-- MATERIAL FOR THE TASK follows --

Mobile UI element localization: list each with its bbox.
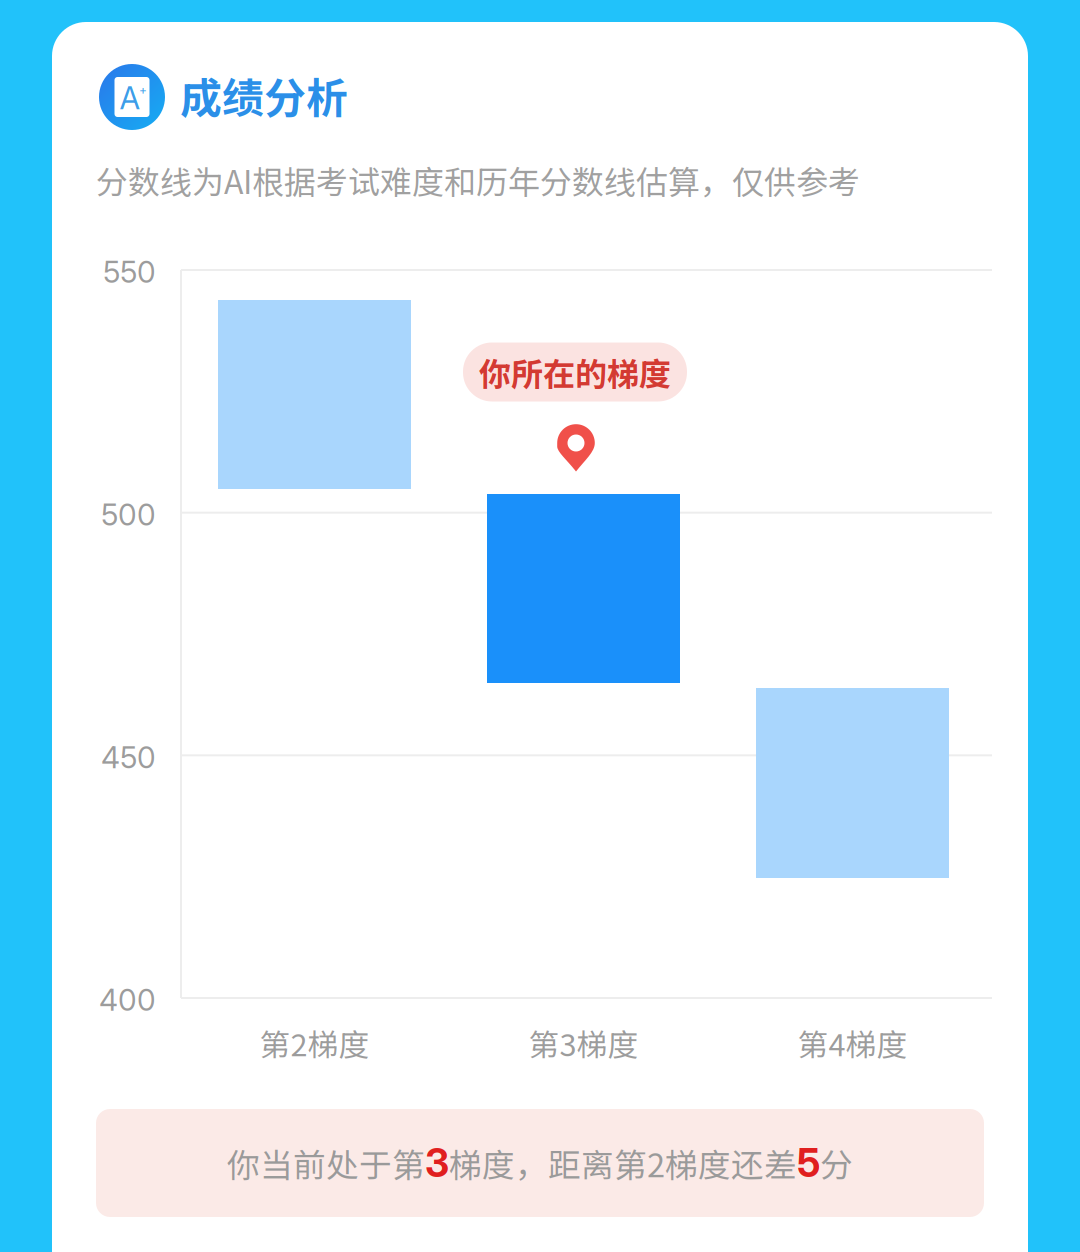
staticText: 梯度，距离第2梯度还差: [449, 1139, 797, 1187]
button[interactable]: A: [99, 62, 981, 132]
staticText: 550: [103, 254, 156, 290]
staticText: 3: [425, 1140, 449, 1186]
staticText: 分: [820, 1139, 853, 1187]
staticText: 你所在的梯度: [479, 349, 671, 395]
staticText: 500: [101, 497, 156, 533]
staticText: 450: [101, 739, 156, 775]
staticText: +: [139, 83, 147, 97]
staticText: 第4梯度: [798, 1021, 908, 1065]
button[interactable]: 你当前处于第: [96, 1109, 984, 1217]
staticText: 5: [797, 1140, 820, 1186]
staticText: 第2梯度: [260, 1021, 370, 1065]
staticText: 400: [99, 982, 156, 1018]
staticText: 你当前处于第: [227, 1139, 425, 1187]
staticText: 第3梯度: [528, 1021, 638, 1065]
staticText: A: [120, 79, 140, 116]
staticText: 成绩分析: [180, 65, 348, 125]
staticText: 分数线为AI根据考试难度和历年分数线估算，仅供参考: [96, 157, 860, 203]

-- MATERIAL FOR THE TASK concluded --

:: PROBLEM ::
When you copy the records above, keep every word exact and drop the pictures.

:: TASK OUTPUT ::
Mobile UI element localization: list each with its bbox.
staticText: 梯度，距离第2梯度还差: [449, 1139, 797, 1187]
button[interactable]: A: [99, 62, 981, 132]
staticText: 550: [103, 254, 156, 290]
staticText: 3: [425, 1140, 449, 1186]
staticText: 分: [820, 1139, 853, 1187]
staticText: 你所在的梯度: [479, 349, 671, 395]
staticText: 500: [101, 497, 156, 533]
staticText: 450: [101, 739, 156, 775]
staticText: +: [139, 83, 147, 97]
staticText: 第4梯度: [798, 1021, 908, 1065]
button[interactable]: 你当前处于第: [96, 1109, 984, 1217]
staticText: 5: [797, 1140, 820, 1186]
staticText: 第2梯度: [260, 1021, 370, 1065]
staticText: 400: [99, 982, 156, 1018]
staticText: 你当前处于第: [227, 1139, 425, 1187]
staticText: 第3梯度: [528, 1021, 638, 1065]
staticText: A: [120, 79, 140, 116]
staticText: 成绩分析: [180, 65, 348, 125]
staticText: 分数线为AI根据考试难度和历年分数线估算，仅供参考: [96, 157, 860, 203]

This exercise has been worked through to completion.